**Task directions**
Report every line in the records below that holds the word "Európának".

·····

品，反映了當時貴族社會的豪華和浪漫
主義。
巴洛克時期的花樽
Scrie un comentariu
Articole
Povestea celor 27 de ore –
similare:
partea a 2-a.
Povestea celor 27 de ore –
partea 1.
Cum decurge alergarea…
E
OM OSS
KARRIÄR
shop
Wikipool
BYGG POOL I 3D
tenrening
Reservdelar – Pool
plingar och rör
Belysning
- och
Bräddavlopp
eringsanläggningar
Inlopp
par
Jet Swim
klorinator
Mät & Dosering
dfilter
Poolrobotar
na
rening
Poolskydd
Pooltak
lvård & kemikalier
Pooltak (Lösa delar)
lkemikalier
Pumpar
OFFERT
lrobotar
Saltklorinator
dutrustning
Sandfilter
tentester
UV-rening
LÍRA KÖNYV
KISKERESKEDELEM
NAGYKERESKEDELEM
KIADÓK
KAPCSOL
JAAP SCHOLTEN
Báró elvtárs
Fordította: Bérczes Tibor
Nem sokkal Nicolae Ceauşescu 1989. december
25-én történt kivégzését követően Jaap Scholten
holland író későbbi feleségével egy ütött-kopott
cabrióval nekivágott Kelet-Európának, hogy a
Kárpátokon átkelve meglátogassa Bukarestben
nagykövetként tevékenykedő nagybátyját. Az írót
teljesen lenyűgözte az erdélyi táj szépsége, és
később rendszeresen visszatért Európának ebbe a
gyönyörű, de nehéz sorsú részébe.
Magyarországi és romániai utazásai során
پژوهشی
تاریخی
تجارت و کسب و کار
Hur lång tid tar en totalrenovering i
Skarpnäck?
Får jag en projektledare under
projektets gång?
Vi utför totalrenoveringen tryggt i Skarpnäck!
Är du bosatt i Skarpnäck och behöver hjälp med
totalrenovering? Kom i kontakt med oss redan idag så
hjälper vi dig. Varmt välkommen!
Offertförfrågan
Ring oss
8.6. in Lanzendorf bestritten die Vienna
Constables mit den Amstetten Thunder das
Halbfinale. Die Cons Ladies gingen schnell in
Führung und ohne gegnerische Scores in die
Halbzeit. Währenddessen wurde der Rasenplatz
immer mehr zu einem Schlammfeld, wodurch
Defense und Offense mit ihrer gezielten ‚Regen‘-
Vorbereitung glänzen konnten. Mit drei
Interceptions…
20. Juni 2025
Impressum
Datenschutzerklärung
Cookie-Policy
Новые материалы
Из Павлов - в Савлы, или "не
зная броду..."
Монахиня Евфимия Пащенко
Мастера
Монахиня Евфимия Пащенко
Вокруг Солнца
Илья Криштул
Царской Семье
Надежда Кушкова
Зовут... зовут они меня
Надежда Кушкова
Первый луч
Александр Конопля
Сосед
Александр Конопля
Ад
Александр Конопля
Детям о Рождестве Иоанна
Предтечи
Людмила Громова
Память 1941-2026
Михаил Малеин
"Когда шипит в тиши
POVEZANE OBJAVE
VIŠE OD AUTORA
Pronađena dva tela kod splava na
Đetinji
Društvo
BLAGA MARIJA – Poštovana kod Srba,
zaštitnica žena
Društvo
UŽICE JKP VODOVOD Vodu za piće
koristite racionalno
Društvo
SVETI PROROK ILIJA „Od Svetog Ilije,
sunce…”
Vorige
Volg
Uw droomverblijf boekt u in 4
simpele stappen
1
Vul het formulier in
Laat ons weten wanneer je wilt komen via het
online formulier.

·····

**Expected answer**
cabrióval nekivágott Kelet-Európának, hogy a
később rendszeresen visszatért Európának ebbe a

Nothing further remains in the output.